## Required action
Would you print out every entry exactly as given?

[Source data]
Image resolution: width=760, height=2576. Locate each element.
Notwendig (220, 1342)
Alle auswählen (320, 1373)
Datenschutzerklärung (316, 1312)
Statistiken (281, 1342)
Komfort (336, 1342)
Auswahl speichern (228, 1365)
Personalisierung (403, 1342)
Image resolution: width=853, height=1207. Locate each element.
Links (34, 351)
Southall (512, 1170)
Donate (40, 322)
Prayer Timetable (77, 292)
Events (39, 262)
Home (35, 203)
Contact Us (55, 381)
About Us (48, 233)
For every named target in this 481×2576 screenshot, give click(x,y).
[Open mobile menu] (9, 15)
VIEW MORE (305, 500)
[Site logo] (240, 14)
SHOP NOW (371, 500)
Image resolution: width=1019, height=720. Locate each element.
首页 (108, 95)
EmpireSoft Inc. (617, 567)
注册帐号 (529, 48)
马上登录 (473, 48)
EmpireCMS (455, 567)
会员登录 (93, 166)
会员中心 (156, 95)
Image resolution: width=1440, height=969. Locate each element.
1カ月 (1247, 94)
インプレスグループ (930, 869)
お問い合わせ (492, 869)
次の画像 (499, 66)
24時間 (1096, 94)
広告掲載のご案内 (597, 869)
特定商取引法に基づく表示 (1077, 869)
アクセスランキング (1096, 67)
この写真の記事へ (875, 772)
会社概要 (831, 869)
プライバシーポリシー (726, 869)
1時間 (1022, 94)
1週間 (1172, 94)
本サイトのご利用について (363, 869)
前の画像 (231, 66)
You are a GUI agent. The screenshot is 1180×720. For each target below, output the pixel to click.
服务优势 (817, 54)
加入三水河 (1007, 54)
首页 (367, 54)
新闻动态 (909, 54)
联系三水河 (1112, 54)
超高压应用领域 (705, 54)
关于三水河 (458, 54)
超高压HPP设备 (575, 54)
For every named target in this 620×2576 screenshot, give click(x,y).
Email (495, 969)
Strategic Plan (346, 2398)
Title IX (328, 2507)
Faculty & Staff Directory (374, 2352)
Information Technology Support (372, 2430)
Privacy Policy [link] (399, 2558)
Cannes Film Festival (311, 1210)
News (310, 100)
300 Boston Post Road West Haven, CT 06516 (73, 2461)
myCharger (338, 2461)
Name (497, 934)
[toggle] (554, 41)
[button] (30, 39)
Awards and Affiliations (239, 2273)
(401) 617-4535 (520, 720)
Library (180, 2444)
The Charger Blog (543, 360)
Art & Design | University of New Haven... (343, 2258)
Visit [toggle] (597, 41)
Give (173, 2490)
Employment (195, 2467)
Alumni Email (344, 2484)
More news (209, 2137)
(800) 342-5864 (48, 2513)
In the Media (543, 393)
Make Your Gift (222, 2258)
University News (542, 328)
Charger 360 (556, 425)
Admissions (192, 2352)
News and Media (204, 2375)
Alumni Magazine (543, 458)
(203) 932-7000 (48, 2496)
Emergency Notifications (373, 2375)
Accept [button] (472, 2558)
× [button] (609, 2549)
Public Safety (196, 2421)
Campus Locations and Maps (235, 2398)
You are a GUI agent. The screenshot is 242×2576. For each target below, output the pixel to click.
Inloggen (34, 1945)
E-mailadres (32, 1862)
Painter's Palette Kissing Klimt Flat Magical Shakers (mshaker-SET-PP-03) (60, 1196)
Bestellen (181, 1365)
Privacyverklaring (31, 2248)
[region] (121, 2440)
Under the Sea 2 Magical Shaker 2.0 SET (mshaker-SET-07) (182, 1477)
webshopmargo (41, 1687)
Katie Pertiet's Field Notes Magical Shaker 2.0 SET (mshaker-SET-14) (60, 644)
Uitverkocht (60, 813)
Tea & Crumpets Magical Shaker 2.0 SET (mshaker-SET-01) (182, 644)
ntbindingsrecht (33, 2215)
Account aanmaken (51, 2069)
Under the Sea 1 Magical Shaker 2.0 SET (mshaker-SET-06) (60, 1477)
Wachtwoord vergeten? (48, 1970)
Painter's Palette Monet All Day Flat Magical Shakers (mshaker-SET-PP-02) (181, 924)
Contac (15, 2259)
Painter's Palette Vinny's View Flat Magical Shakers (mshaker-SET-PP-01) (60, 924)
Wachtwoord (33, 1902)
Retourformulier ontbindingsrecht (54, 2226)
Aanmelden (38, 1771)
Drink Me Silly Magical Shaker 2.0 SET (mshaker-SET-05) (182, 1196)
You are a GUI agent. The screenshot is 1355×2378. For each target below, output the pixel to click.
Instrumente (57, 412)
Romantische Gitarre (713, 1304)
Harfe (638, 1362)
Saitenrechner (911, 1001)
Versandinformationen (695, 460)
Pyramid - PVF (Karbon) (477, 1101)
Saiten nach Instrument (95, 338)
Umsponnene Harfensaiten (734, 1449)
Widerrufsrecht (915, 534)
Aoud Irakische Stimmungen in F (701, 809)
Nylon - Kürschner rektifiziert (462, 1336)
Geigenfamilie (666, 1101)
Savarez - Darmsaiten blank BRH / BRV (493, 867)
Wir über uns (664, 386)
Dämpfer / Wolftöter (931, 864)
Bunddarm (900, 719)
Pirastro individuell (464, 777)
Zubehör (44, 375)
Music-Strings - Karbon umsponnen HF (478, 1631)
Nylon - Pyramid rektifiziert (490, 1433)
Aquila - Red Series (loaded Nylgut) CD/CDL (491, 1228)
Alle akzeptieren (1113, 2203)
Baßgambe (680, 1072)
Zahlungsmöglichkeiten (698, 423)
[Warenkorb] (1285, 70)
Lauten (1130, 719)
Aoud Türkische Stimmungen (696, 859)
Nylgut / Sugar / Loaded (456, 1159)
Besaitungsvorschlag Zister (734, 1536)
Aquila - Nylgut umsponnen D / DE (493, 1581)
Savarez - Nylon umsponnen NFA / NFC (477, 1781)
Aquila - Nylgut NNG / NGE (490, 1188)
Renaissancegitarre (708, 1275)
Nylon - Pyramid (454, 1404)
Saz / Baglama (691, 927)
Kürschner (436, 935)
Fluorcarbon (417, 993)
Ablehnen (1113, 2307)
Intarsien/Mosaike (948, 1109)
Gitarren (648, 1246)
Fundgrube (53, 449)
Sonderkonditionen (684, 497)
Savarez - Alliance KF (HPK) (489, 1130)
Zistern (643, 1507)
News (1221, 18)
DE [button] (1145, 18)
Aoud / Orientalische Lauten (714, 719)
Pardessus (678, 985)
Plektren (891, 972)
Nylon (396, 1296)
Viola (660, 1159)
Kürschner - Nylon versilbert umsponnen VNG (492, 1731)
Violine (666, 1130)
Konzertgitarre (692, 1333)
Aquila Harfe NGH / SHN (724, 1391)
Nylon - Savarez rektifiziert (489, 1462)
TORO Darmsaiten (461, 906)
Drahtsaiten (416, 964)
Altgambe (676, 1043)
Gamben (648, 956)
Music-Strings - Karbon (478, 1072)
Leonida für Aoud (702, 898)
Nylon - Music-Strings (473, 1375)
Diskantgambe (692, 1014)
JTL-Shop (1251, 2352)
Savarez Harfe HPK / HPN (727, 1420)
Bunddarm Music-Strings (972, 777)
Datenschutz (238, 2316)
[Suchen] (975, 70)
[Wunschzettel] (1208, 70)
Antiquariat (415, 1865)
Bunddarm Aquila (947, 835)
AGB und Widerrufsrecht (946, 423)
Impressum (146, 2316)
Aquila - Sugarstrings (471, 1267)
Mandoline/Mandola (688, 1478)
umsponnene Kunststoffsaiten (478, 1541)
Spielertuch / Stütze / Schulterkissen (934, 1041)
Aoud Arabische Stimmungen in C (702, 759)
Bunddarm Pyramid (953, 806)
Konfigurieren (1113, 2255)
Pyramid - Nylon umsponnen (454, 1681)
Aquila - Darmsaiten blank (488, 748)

## The completed task
Image resolution: width=760, height=2576. Locate each element.
Notwendig (220, 1342)
Alle auswählen (320, 1373)
Datenschutzerklärung (316, 1312)
Statistiken (281, 1342)
Komfort (336, 1342)
Auswahl speichern (228, 1365)
Personalisierung (403, 1342)
Image resolution: width=853, height=1207. Locate each element.
Links (34, 351)
Southall (512, 1170)
Donate (40, 322)
Prayer Timetable (77, 292)
Events (39, 262)
Home (35, 203)
Contact Us (55, 381)
About Us (48, 233)
For every named target in this 481×2576 screenshot, give click(x,y).
[Open mobile menu] (9, 15)
VIEW MORE (305, 500)
[Site logo] (240, 14)
SHOP NOW (371, 500)
Image resolution: width=1019, height=720. Locate each element.
首页 (108, 95)
EmpireSoft Inc. (617, 567)
注册帐号 (529, 48)
马上登录 (473, 48)
EmpireCMS (455, 567)
会员登录 (93, 166)
会员中心 (156, 95)
Image resolution: width=1440, height=969. Locate each element.
1カ月 (1247, 94)
インプレスグループ (930, 869)
お問い合わせ (492, 869)
次の画像 (499, 66)
24時間 (1096, 94)
広告掲載のご案内 (597, 869)
特定商取引法に基づく表示 (1077, 869)
アクセスランキング (1096, 67)
この写真の記事へ (875, 772)
会社概要 (831, 869)
プライバシーポリシー (726, 869)
1時間 (1022, 94)
1週間 (1172, 94)
本サイトのご利用について (363, 869)
前の画像 (231, 66)
You are a GUI agent. The screenshot is 1180×720. For each target below, output the pixel to click.
服务优势 (817, 54)
加入三水河 (1007, 54)
首页 (367, 54)
新闻动态 (909, 54)
联系三水河 (1112, 54)
超高压应用领域 (705, 54)
关于三水河 (458, 54)
超高压HPP设备 (575, 54)
For every named target in this 620×2576 screenshot, give click(x,y).
Email (495, 969)
Strategic Plan (346, 2398)
Title IX (328, 2507)
Faculty & Staff Directory (374, 2352)
Information Technology Support (372, 2430)
Privacy Policy [link] (399, 2558)
Cannes Film Festival (311, 1210)
News (310, 100)
300 Boston Post Road West Haven, CT 06516 (73, 2461)
myCharger (338, 2461)
Name (497, 934)
[toggle] (554, 41)
[button] (30, 39)
Awards and Affiliations (239, 2273)
(401) 617-4535 (520, 720)
Library (180, 2444)
The Charger Blog (543, 360)
Art & Design | University of New Haven... (343, 2258)
Visit [toggle] (597, 41)
Give (173, 2490)
Employment (195, 2467)
Alumni Email (344, 2484)
More news (209, 2137)
(800) 342-5864 (48, 2513)
In the Media (543, 393)
Make Your Gift (222, 2258)
University News (542, 328)
Charger 360 (556, 425)
Admissions (192, 2352)
News and Media (204, 2375)
Alumni Magazine (543, 458)
(203) 932-7000 (48, 2496)
Emergency Notifications (373, 2375)
Accept [button] (472, 2558)
× [button] (609, 2549)
Public Safety (196, 2421)
Campus Locations and Maps (235, 2398)
You are a GUI agent. The screenshot is 242×2576. For each target below, output the pixel to click.
Inloggen (34, 1945)
E-mailadres (32, 1862)
Painter's Palette Kissing Klimt Flat Magical Shakers (mshaker-SET-PP-03) (60, 1196)
Bestellen (181, 1365)
Privacyverklaring (31, 2248)
[region] (121, 2440)
Under the Sea 2 Magical Shaker 2.0 SET (mshaker-SET-07) (182, 1477)
webshopmargo (41, 1687)
Katie Pertiet's Field Notes Magical Shaker 2.0 SET (mshaker-SET-14) (60, 644)
Uitverkocht (60, 813)
Tea & Crumpets Magical Shaker 2.0 SET (mshaker-SET-01) (182, 644)
ntbindingsrecht (33, 2215)
Account aanmaken (51, 2069)
Under the Sea 1 Magical Shaker 2.0 SET (mshaker-SET-06) (60, 1477)
Wachtwoord vergeten? (48, 1970)
Painter's Palette Monet All Day Flat Magical Shakers (mshaker-SET-PP-02) (181, 924)
Contac (15, 2259)
Painter's Palette Vinny's View Flat Magical Shakers (mshaker-SET-PP-01) (60, 924)
Wachtwoord (33, 1902)
Retourformulier ontbindingsrecht (54, 2226)
Aanmelden (38, 1771)
Drink Me Silly Magical Shaker 2.0 SET (mshaker-SET-05) (182, 1196)
You are a GUI agent. The screenshot is 1355×2378. For each target below, output the pixel to click.
Instrumente (57, 412)
Romantische Gitarre (713, 1304)
Harfe (638, 1362)
Saitenrechner (911, 1001)
Versandinformationen (695, 460)
Pyramid - PVF (Karbon) (477, 1101)
Saiten nach Instrument (95, 338)
Umsponnene Harfensaiten (734, 1449)
Widerrufsrecht (915, 534)
Aoud Irakische Stimmungen in F (701, 809)
Nylon - Kürschner rektifiziert (462, 1336)
Geigenfamilie (666, 1101)
Savarez - Darmsaiten blank BRH / BRV (493, 867)
Wir über uns (664, 386)
Dämpfer / Wolftöter (931, 864)
Bunddarm (900, 719)
Pirastro individuell (464, 777)
Zubehör (44, 375)
Music-Strings - Karbon umsponnen HF (478, 1631)
Nylon - Pyramid rektifiziert (490, 1433)
Aquila - Red Series (loaded Nylgut) CD/CDL (491, 1228)
Alle akzeptieren (1113, 2203)
Baßgambe (680, 1072)
Zahlungsmöglichkeiten (698, 423)
[Warenkorb] (1285, 70)
Lauten (1130, 719)
Aoud Türkische Stimmungen (696, 859)
Nylgut / Sugar / Loaded (456, 1159)
Besaitungsvorschlag Zister (734, 1536)
Aquila - Nylgut umsponnen D / DE (493, 1581)
Savarez - Nylon umsponnen NFA / NFC (477, 1781)
Aquila - Nylgut NNG / NGE (490, 1188)
Renaissancegitarre (708, 1275)
Nylon - Pyramid (454, 1404)
Saz / Baglama (691, 927)
Kürschner (436, 935)
Fluorcarbon (417, 993)
Ablehnen (1113, 2307)
Intarsien/Mosaike (948, 1109)
Gitarren (648, 1246)
Fundgrube (53, 449)
Sonderkonditionen (684, 497)
Savarez - Alliance KF (HPK) (489, 1130)
Zistern (643, 1507)
News (1221, 18)
DE [button] (1145, 18)
Aoud / Orientalische Lauten (714, 719)
Pardessus (678, 985)
Plektren (891, 972)
Nylon (396, 1296)
Viola (660, 1159)
Kürschner - Nylon versilbert umsponnen VNG (492, 1731)
Violine (666, 1130)
Konzertgitarre (692, 1333)
Aquila Harfe NGH / SHN (724, 1391)
Nylon - Savarez rektifiziert (489, 1462)
TORO Darmsaiten (461, 906)
Drahtsaiten (416, 964)
Altgambe (676, 1043)
Gamben (648, 956)
Music-Strings - Karbon (478, 1072)
Leonida für Aoud (702, 898)
Nylon - Music-Strings (473, 1375)
Diskantgambe (692, 1014)
JTL-Shop (1251, 2352)
Savarez Harfe HPK / HPN (727, 1420)
Bunddarm Music-Strings (972, 777)
Datenschutz (238, 2316)
[Suchen] (975, 70)
[Wunschzettel] (1208, 70)
Antiquariat (415, 1865)
Bunddarm Aquila (947, 835)
AGB und Widerrufsrecht (946, 423)
Impressum (146, 2316)
Aquila - Sugarstrings (471, 1267)
Mandoline/Mandola (688, 1478)
umsponnene Kunststoffsaiten (478, 1541)
Spielertuch / Stütze / Schulterkissen (934, 1041)
Aoud Arabische Stimmungen in C (702, 759)
Bunddarm Pyramid (953, 806)
Konfigurieren (1113, 2255)
Pyramid - Nylon umsponnen (454, 1681)
Aquila - Darmsaiten blank (488, 748)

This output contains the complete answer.